The Supreme Court collegium has sent to the Centre the names of senior advocate Indu Malhotra and Uttarakhand High Court Chief Justice KM Joseph for their appointment as judges of the apex court, sources said on Monday, 22 January.
This move by the collegium, headed by Chief Justice of India (CJI) Dipak Misra, comes amid an ongoing tussle in the top court which had came into fore after the unprecedented 12 January press conference by four senior most judges there.
Justices J Chelameswar, Ranjan Gogoi, Madan B Lokur and Kurian Joseph – who had held the press conference highlighting various issues, including allocation of important and sensitive PILs, and questioned the manner in which the CJI was allocating them.
The collegium had on 11 January decided to recommend the names of Joseph and Malhotra for appointment as apex court judges.
The sources said these two names have now been formally sent to the government.
Malhotra would become the first woman lawyer to be directly appointed as a judge of the apex court, sources said.
The name of Justice Joseph, who was part of the bench which in 2016 had quashed the imposition of President's Rule in the state, has also been cleared for elevation to the apex court in a collegium meeting held on 10 January.
Justice Joseph was appointed as Permanent Judge of the Kerala High Court in 2004 and later transferred to Uttarakhand High Court where he assumed charge in 2014 as Chief Justice.
Malhotra, who was designated as a senior advocate in 2007, would be the first woman lawyer to be directly appointed as a judge of the top court, instead of being elevated from a high court.
She will be the seventh woman judge since independence to make it to the Supreme Court. At present, Justice R Banumathi is the lone woman judge in the apex court.
Since Independence, only six women judges have made it to the top court as judges.
The first appointment was of Justice M Fathima Beevi in 1989, 39 years after the setting up of the Supreme Court in 1950.
Justice Fathima Beevi was elevated to the apex court after her retirement as a judge of the Kerala High Court.
After serving the top court till 29 April 1992, she was later appointed as the Governor of Tamil Nadu.
The second woman judge in the Supreme Court was Justice Sujata V Manohar who started her career as a judge from the Bombay High Court and rose to become the Chief Justice of the Kerala High Court. She was elevated to the apex court where she remained from 8 November 1994 till 27 August 1999.
Justice Ruma Pal followed Manohar after a gap of almost five months and became the longest-serving woman judge from 8 January 2000 to 2 June 2006.

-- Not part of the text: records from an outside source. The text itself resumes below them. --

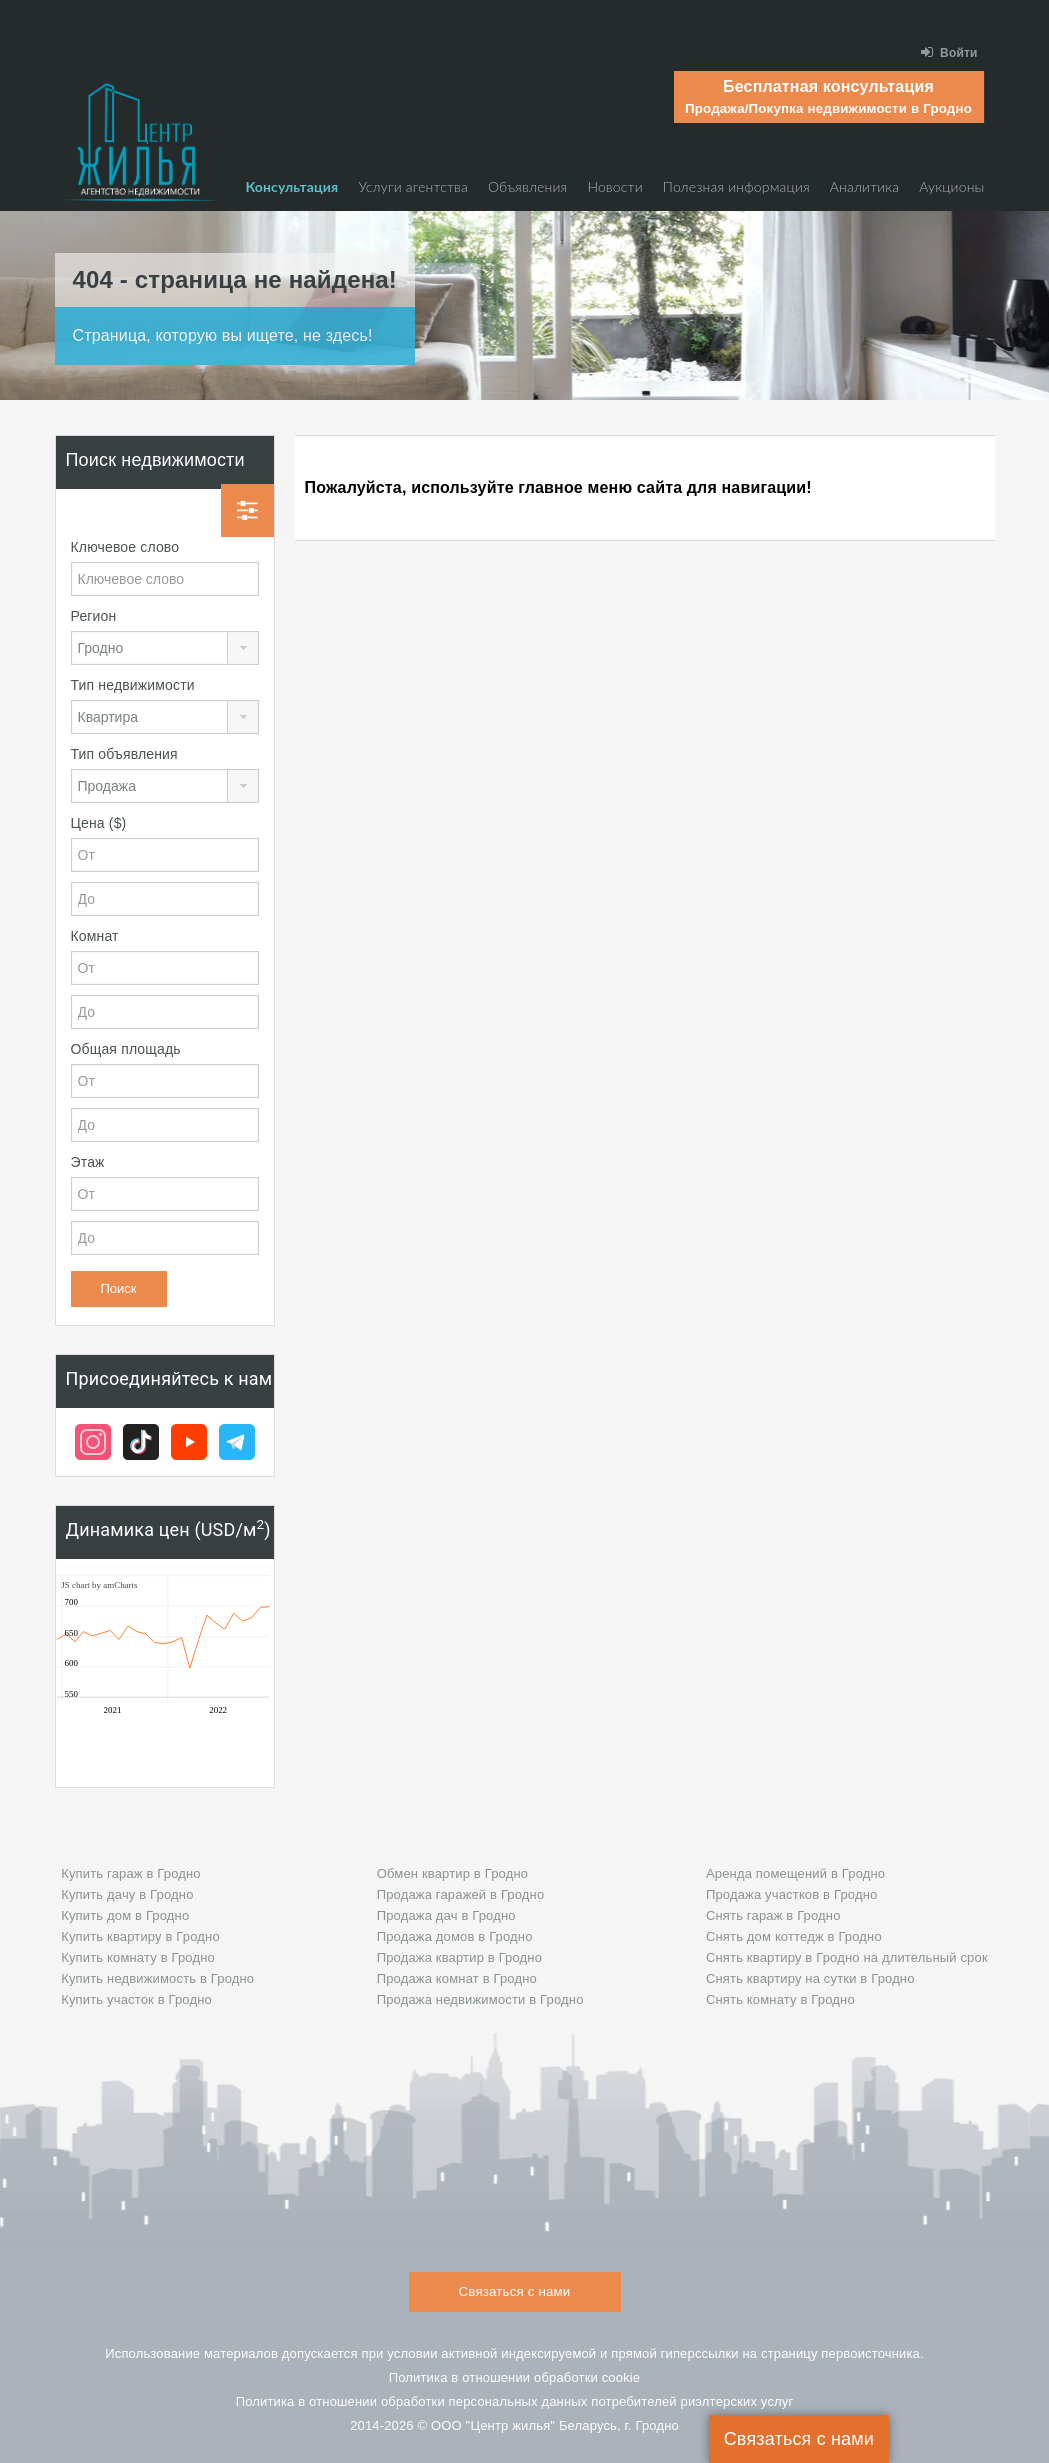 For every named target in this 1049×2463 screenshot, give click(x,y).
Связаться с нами (799, 2439)
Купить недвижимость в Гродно (157, 1978)
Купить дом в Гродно (125, 1915)
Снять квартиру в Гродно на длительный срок (847, 1957)
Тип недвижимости (133, 685)
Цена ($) (99, 823)
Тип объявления (124, 754)
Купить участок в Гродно (136, 1999)
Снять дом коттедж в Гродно (794, 1936)
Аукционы (951, 186)
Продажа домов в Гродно (455, 1936)
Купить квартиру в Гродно (140, 1936)
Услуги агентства (413, 186)
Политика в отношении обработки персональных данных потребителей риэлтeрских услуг (515, 2401)
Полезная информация (736, 186)
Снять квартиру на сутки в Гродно (810, 1978)
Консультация (291, 186)
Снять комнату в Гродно (780, 1999)
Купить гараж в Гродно (131, 1873)
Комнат (95, 936)
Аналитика (864, 186)
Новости (614, 186)
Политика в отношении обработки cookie (515, 2377)
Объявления (527, 186)
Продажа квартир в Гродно (459, 1957)
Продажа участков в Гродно (791, 1894)
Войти (949, 52)
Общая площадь (126, 1049)
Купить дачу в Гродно (127, 1894)
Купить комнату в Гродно (138, 1957)
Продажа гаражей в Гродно (461, 1894)
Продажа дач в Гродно (446, 1915)
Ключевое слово (125, 547)
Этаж (88, 1162)
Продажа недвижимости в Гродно (480, 1999)
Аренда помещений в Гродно (795, 1873)
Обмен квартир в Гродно (452, 1873)
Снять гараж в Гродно (773, 1915)
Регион (94, 616)
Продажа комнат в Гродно (457, 1978) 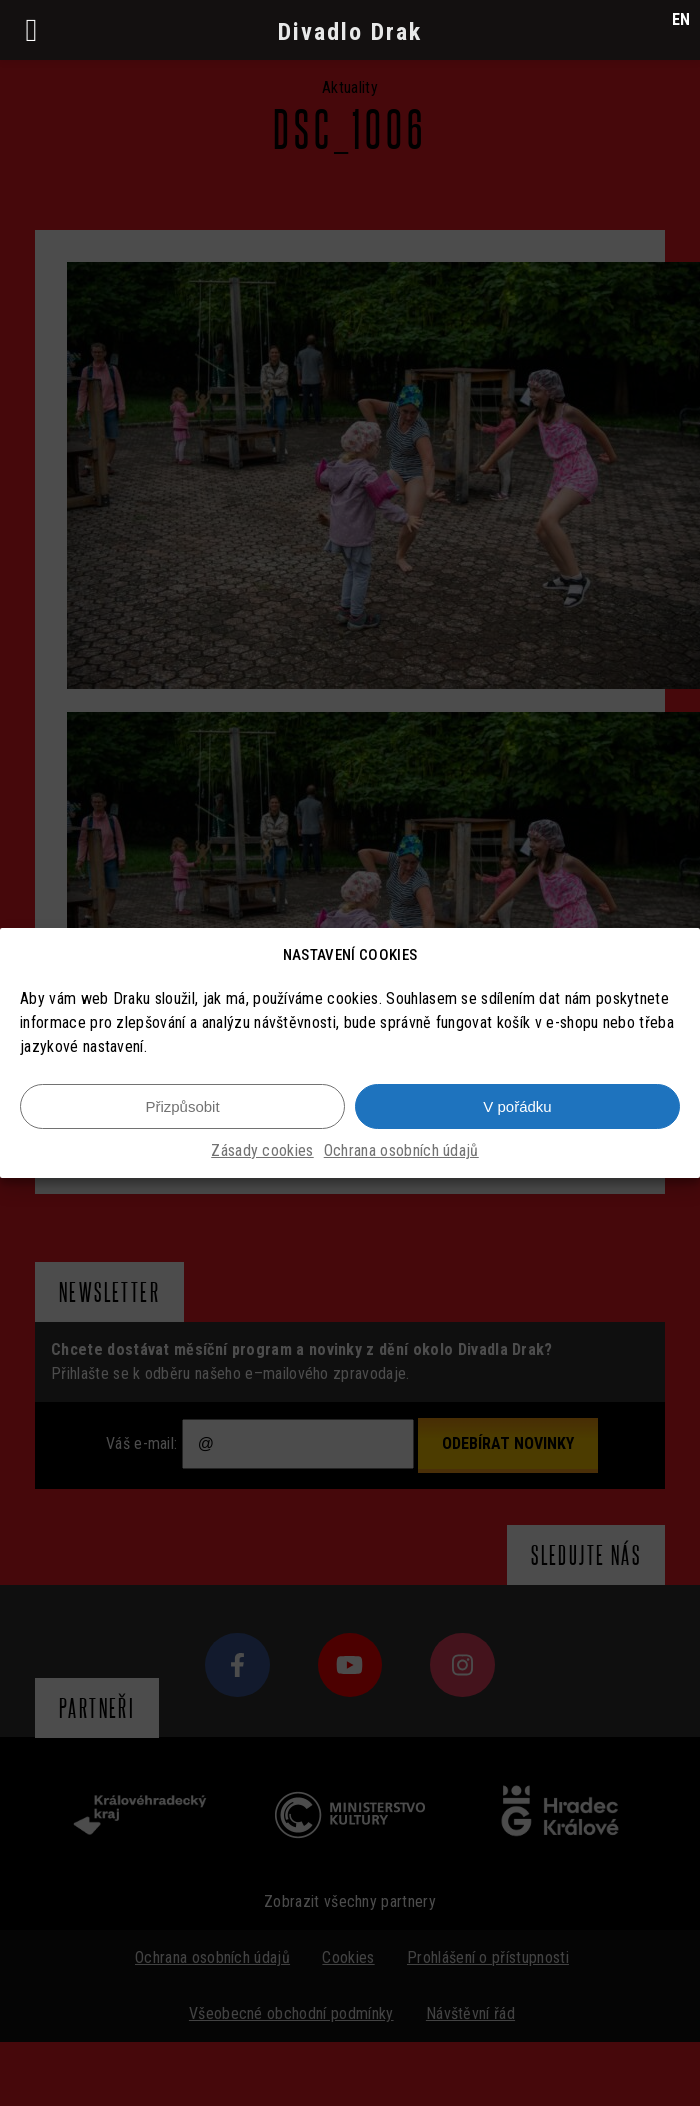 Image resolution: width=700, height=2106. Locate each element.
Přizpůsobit (182, 1106)
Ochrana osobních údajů (401, 1150)
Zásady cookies (262, 1150)
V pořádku (517, 1106) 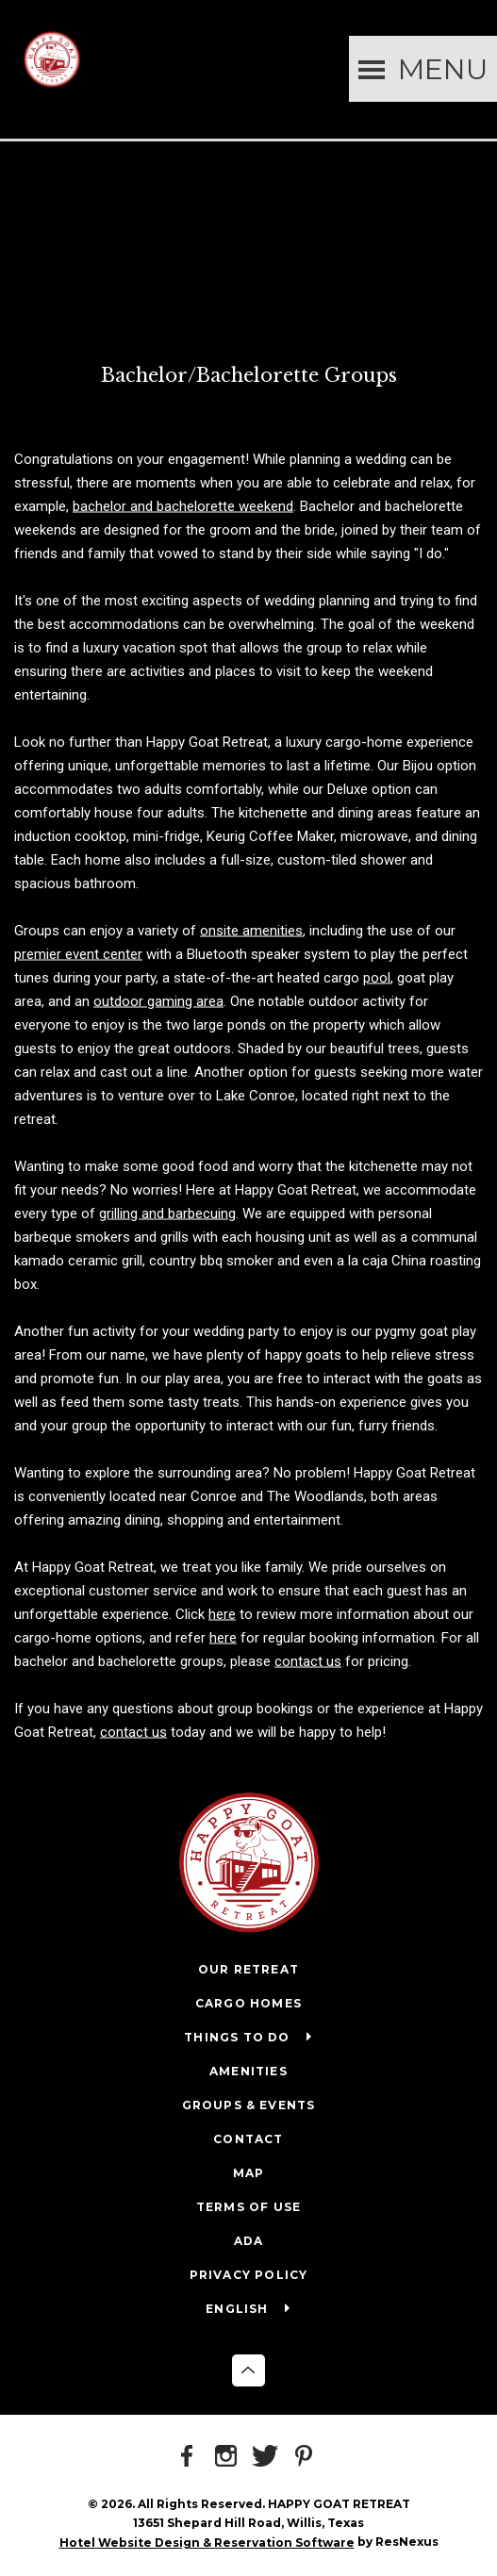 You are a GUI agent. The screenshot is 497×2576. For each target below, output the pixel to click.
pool (376, 976)
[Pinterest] (306, 2457)
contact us (307, 1660)
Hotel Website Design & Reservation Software (207, 2542)
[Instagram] (229, 2457)
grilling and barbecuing (167, 1212)
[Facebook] (190, 2457)
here (222, 1613)
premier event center (78, 953)
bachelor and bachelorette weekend (183, 505)
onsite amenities (251, 929)
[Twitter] (268, 2457)
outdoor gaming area (158, 1000) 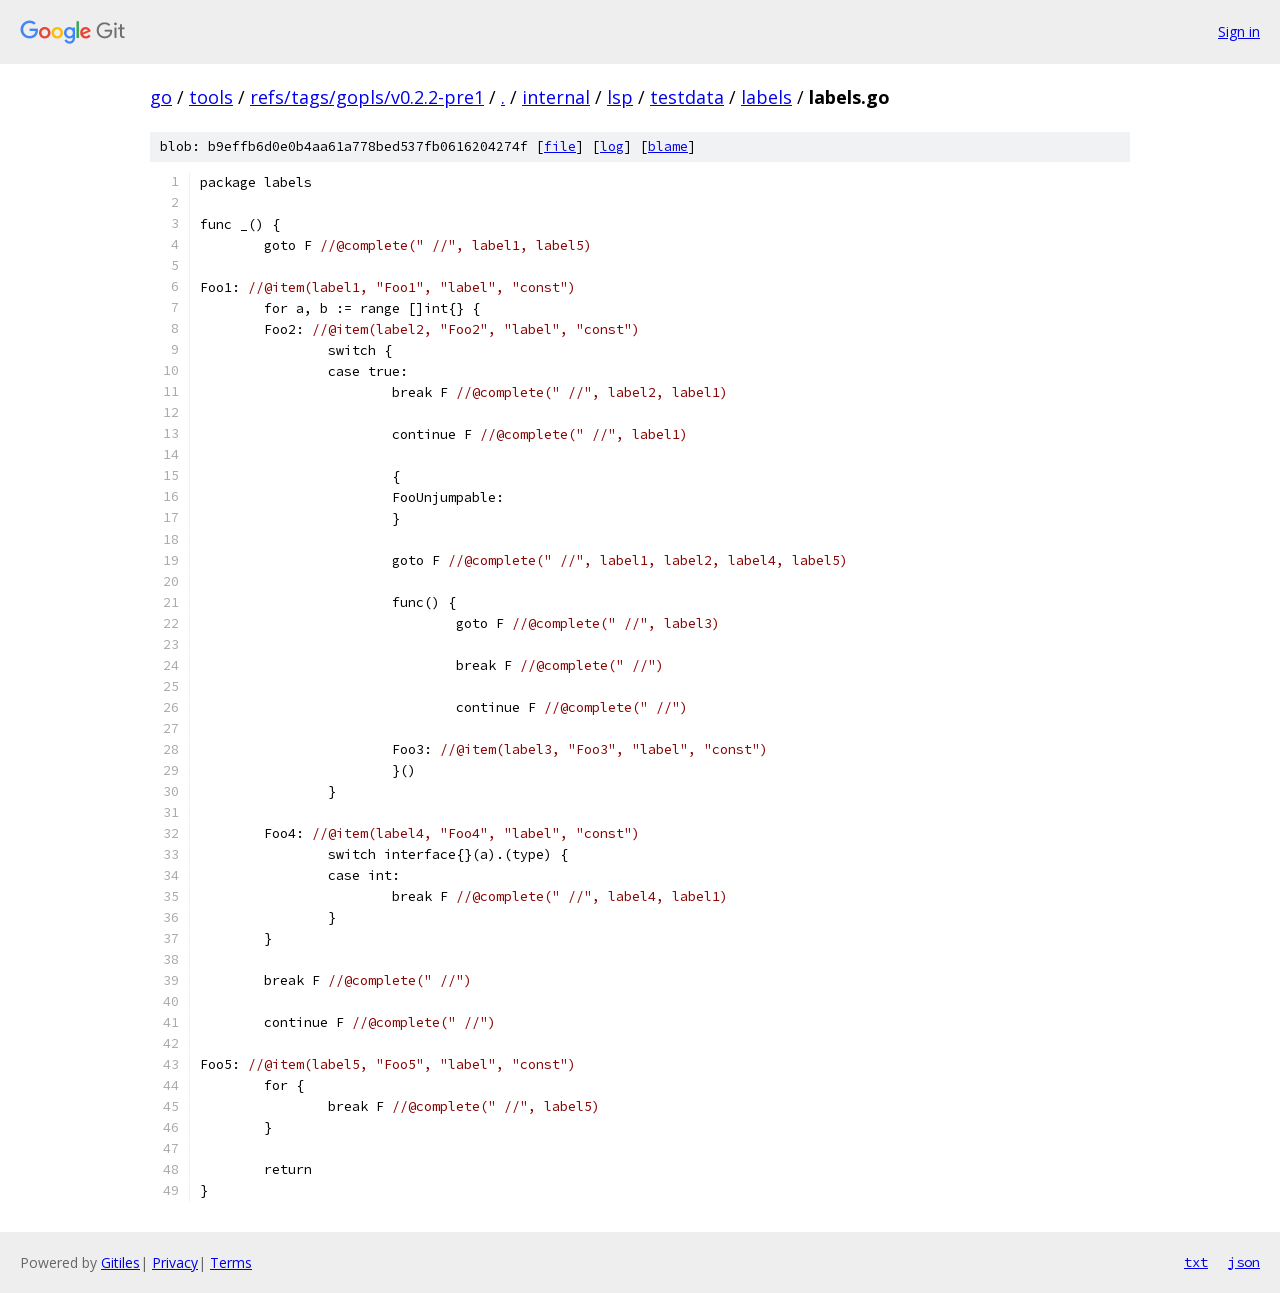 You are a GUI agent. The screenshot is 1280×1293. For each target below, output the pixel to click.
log (612, 146)
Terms (231, 1262)
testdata (687, 97)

After her retirement, it took four years to appoint the next woman judge. Justice Gyan Sudha Misra was elevated to the Supreme Court from Jharkhand High Court where she was the Chief Justice. Her tenure in the apex court was from 30 April 2010 to 27 April 2014.
During her stint, she was joined by Justice Ranjana Prakash Desai, who served the apex court between 13 September 2011 to 29 October 2014. These two judges also created a history by holding the court together as an all-women bench for a day in 2013.
Justice Banumathi, who at present is the only sitting woman judge, had joined on 13 August 2014 and would retire on 19 July 2020.
In the 67-year history of the Supreme Court, there have been only two occasions when it has had two sitting women judges together, the first being Justices Misra and Desai and later Justices Desai and Banumathi.